• Source information
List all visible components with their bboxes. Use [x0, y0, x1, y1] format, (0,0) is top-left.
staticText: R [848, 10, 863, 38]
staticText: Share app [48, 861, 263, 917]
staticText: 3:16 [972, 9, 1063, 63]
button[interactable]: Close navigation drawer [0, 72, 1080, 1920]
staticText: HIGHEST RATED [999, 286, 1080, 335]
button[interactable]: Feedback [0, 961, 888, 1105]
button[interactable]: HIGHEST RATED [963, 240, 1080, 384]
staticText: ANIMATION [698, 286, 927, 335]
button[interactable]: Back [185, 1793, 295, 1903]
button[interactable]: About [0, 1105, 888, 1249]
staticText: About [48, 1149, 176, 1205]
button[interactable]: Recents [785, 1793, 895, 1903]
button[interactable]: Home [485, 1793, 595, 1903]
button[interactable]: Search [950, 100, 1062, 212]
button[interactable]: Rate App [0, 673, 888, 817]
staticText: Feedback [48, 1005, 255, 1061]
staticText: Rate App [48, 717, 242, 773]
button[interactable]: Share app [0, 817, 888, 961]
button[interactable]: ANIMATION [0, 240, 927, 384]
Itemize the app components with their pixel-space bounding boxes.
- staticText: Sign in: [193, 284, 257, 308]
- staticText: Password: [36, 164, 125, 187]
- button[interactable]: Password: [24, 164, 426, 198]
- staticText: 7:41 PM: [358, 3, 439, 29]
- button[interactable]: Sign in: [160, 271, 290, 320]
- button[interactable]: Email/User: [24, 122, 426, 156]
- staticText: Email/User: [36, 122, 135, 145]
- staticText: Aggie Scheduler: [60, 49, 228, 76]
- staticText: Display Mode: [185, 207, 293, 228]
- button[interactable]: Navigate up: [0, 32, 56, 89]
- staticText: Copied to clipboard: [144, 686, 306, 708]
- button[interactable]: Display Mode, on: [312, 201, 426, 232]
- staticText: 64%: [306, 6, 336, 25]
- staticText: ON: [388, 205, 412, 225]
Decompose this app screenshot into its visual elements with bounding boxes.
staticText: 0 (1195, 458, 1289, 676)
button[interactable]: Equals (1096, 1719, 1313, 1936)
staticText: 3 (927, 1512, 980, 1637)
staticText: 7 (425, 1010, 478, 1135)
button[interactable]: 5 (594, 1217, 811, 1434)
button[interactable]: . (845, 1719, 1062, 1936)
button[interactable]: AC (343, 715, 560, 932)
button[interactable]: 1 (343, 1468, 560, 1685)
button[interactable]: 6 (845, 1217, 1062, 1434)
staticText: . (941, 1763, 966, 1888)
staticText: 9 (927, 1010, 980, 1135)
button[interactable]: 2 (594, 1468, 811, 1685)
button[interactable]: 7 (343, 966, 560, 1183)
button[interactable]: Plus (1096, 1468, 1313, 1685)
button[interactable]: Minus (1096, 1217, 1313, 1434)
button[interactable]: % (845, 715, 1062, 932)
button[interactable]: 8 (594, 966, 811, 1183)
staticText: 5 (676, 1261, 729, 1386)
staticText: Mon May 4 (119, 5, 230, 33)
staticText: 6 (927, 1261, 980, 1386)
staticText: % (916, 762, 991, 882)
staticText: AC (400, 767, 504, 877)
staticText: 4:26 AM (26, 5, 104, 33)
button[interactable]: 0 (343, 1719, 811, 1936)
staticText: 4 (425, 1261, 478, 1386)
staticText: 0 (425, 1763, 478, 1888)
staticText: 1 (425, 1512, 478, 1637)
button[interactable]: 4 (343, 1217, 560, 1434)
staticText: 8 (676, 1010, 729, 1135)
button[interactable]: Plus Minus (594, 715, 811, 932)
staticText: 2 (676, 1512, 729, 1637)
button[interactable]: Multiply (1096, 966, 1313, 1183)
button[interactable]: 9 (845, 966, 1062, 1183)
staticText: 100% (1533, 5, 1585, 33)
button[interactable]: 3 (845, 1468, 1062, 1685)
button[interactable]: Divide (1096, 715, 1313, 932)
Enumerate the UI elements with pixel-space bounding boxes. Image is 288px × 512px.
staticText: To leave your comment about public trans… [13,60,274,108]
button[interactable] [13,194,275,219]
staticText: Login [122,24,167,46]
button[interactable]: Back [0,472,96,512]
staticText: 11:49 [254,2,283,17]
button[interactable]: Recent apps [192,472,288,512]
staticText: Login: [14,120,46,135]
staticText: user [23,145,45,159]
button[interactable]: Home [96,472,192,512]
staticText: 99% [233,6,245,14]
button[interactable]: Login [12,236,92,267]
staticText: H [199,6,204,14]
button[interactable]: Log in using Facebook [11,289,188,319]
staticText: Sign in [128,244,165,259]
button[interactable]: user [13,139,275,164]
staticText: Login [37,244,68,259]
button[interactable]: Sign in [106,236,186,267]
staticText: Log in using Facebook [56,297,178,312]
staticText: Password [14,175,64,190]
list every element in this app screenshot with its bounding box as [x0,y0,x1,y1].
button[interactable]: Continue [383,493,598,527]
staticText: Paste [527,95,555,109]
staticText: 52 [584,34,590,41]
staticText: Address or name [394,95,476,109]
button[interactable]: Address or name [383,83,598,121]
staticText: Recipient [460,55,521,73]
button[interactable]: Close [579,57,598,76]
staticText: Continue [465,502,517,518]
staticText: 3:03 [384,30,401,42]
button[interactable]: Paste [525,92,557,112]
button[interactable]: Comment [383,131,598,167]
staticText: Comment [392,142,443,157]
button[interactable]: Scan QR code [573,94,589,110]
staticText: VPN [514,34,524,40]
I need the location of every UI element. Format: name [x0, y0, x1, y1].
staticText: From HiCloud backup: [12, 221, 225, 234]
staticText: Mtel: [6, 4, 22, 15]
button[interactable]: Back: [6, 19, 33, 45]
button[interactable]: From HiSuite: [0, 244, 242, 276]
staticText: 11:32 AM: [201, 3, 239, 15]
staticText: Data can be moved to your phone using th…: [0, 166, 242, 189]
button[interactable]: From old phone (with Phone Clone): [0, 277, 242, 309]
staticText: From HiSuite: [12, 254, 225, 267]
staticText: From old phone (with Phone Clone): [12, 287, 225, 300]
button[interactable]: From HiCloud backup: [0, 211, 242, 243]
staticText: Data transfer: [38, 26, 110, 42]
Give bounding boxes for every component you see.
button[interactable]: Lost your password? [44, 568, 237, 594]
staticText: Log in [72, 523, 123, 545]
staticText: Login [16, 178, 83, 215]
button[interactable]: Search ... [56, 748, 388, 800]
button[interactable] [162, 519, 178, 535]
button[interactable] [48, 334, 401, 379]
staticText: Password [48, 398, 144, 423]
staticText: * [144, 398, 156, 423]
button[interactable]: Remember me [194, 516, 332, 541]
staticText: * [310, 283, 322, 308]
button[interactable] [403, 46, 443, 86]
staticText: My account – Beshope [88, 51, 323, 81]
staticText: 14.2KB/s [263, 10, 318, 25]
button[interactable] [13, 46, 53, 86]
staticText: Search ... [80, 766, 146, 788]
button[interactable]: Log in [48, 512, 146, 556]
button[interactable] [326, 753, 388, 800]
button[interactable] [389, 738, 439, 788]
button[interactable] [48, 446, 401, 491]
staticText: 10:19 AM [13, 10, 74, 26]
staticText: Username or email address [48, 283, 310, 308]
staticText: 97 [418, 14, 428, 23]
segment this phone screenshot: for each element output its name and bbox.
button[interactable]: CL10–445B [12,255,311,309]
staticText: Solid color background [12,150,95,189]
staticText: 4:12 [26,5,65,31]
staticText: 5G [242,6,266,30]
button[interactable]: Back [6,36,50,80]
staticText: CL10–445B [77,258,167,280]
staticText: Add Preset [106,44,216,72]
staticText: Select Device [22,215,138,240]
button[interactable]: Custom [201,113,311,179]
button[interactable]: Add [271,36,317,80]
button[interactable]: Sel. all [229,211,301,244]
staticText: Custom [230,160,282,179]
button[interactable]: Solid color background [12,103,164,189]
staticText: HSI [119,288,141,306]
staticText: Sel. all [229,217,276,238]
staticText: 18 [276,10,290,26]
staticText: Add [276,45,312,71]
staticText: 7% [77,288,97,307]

• Exercise brief
In the records above, tally the lines where the word "Mode" appears, and give the number and nothing else.

• Exercise solution
2